On 11/29/2013 2:14 PM, Claudio Freire wrote:

Shorewall is an iptables frontend. I don't see how that makes iptables
not a firewall.
Iptables are a load of bricks. What you build with it is
entirely based upon configuration. Unconfigured, iptables does
nothing. The firewall functionality is entirely based in how you
configure it.

Well, firing up yast and turning it off isn't rocket science, but
sure, an option somewhere on the advanced install procedure couldn't
How would they know it is on or where to go to turn it off if
they were new to OpenSuse?

Barring malfunction, if they don't know, they don't need to.
Two strikes -- we've already had a malfunction which is what
the base note was about. And second on principle.
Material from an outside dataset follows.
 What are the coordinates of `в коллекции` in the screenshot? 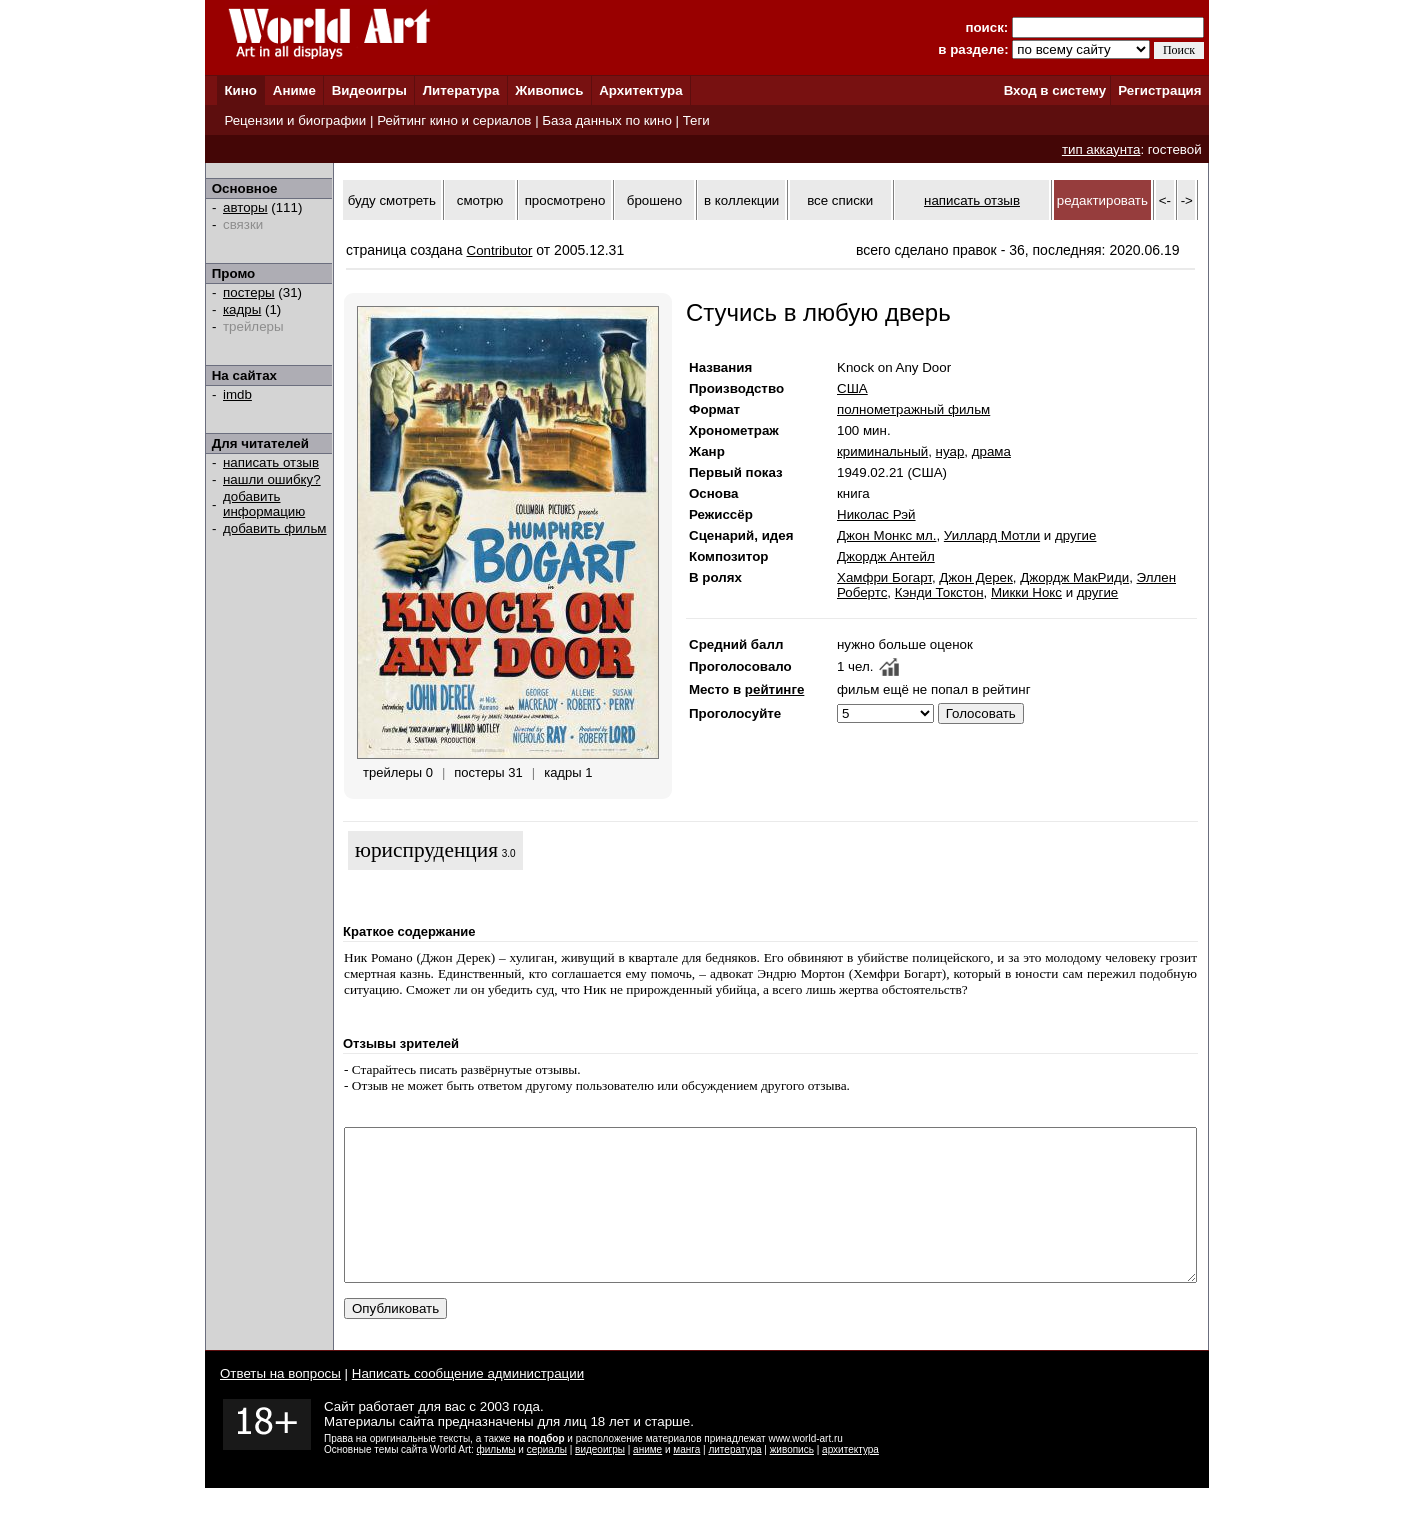 It's located at (741, 200).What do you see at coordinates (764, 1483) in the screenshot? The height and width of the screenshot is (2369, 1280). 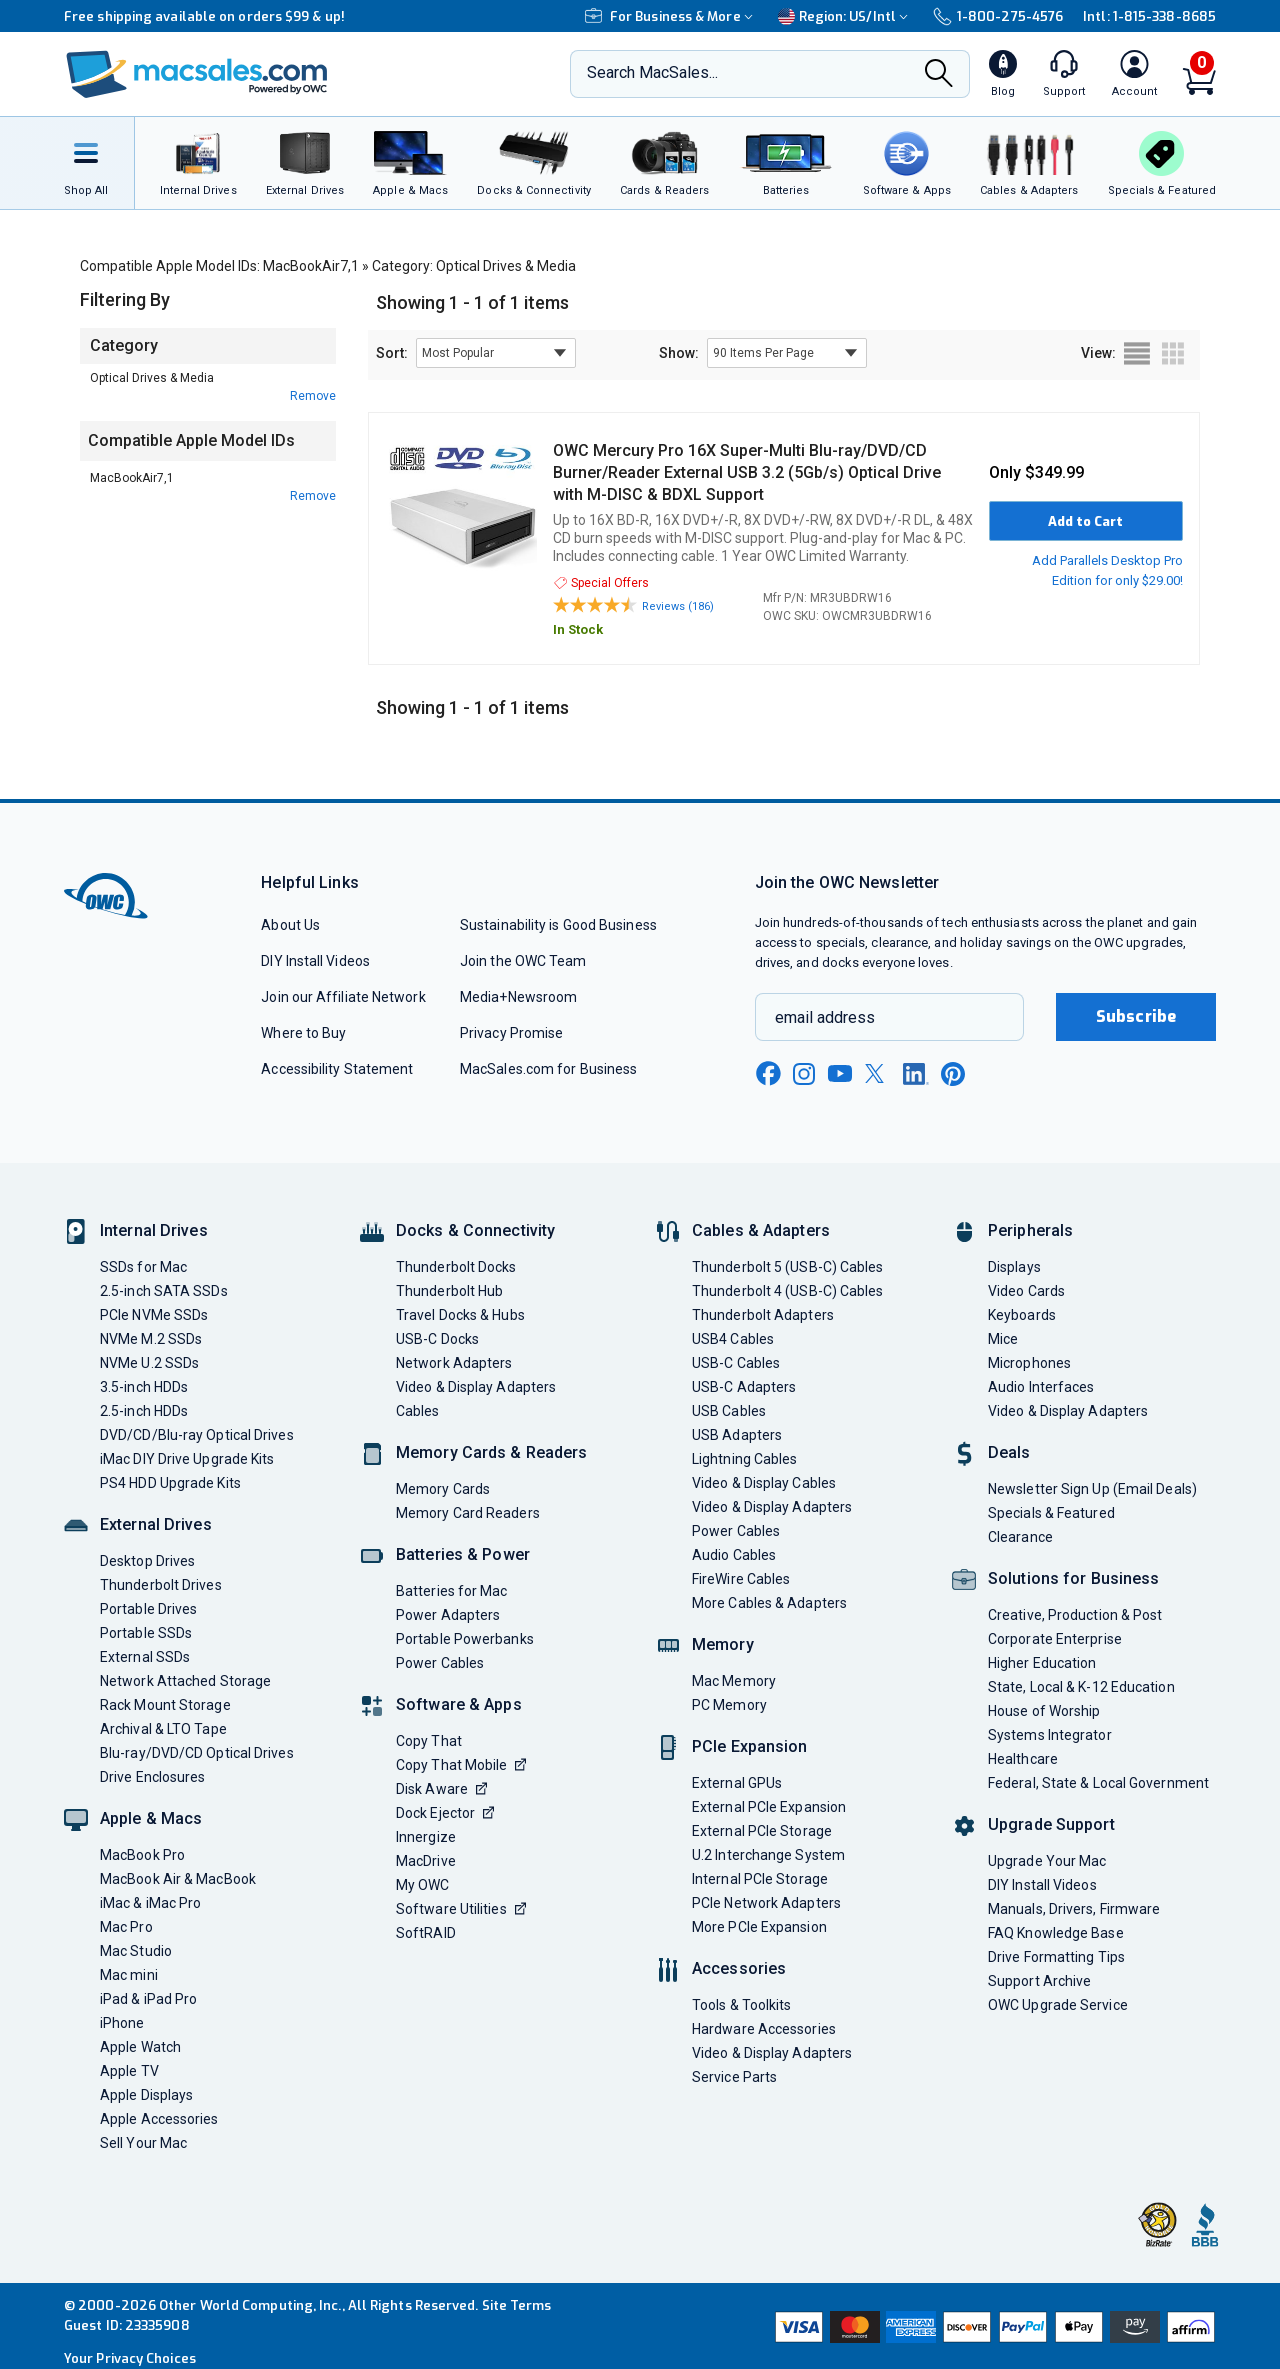 I see `Video & Display Cables` at bounding box center [764, 1483].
SW always has bugs,
especially lightly tested or untested SW.

If there's a malfunction (or misconfiguration), filing a bug report is
what's needed.
No. I've filed many bug reports and had them thrown in my face
as my "whatever" policy not being supported. They make any changes in
the firewall, they'll be likely told it isn't supported.

This also goes back to them having the knowledge you assume.
You assume they know the cause, you assume they know how to file bugs,
you assume they are even CAPABLE of filing a bug. I doubt my parents
would have the first clue.

In any case, turning it off isn't.

Simple beats complex.

Um again, difference between installing it on, or installing pre-
configured & off.

Pre-configured and off leaves the majority of the install base unprotected.
This is after they've been asked at install time if they want it
or not -- you are assuming the majority picks to not install it. If that
is the case, you are forcing your protection mechanism on them. You are
providing a good reason for not doing any automated installs or upgrades,
nor using a OS built kernel. If they don't know about it, it won't hurt
them. That is a very bad precedent.

Ie: regular users, and that includes many developers, anyone not
specialized in linux security in fact, don't really know how to
configure something like AppArmor or SELinux, and if they know, they
don't want to have to spend the time to do it on every installation.
Well, firing up yast and turning it ON isn't rocket science...

Only if it comes pre-configured. Otherwise, it is, since it implies
building the profiles.
Pre-configured and "by choice" is how suse firewall was configured
for years. I wouldn't call that worthless.

Well, it's a tradeoff. Security of oblivious users wins IMNSHO.
The basis of a a people-ruled government is that the people
are informed. You are making it clear that you are for a "benevolent
dictator" approach. The ends justifies the means. Historically,
that has not turned out well.

As always in security, you're quite naive[0] (I just googled that, I
make no claims about its content).

As always? Proof? Evidence? Claims w/o proof are commonly called marketing,
advertising or propaganda.

Anecdotal evidence is not a representative sample.

If that were the case, it'd only be because security in linux is taken
seriously and by default.
What you propose (making it off by default), is the exact opposite.
If it has always been taken seriously, then you are saying
AppArmor wasn't needed.

No, no, AppArmor wouldn't have helped because the kind of behavior it
prevents isn't one that resembles sendmail's primary function so much
(ie: sending mail). AppArmor wouldn't have even noticed anything
It doesn't do port policing by app?

BUT, if the bug had been more serious, and it had allowed remote code
execution, AppArmor WOULD have prevented someone from installing a
rootkit in your computer and gaining root.
Only if apparmor was configured correctly. If they can't keep
a working configuration working on upgrade, how likely is it that they'll
get a 100% perfect apparmor installation?

So making things clear and apparent to users is FUD, while doing
things without their consent is fine? You got FUD backwards.

I'm all for making things clear.

Not for disabling AppArmor by default. If anything, quite the
opposite. I suggest it should be kept on by default, and with profiles
for as many applications as possible.

And if a prompt is added to the install procedure, it has to state
clearly that if in doubt, leave it on.

That would be fine -- I just said it needs to be made
clear at install time that a non-standard security policy is being
turned on and that not doing so is bad practice (unless you are trying
to be microsoft...?) Next up? Trying to be Sony with a rootkit install
for the user's own good?

Yippee.. anecdotal evidence is irrelevant.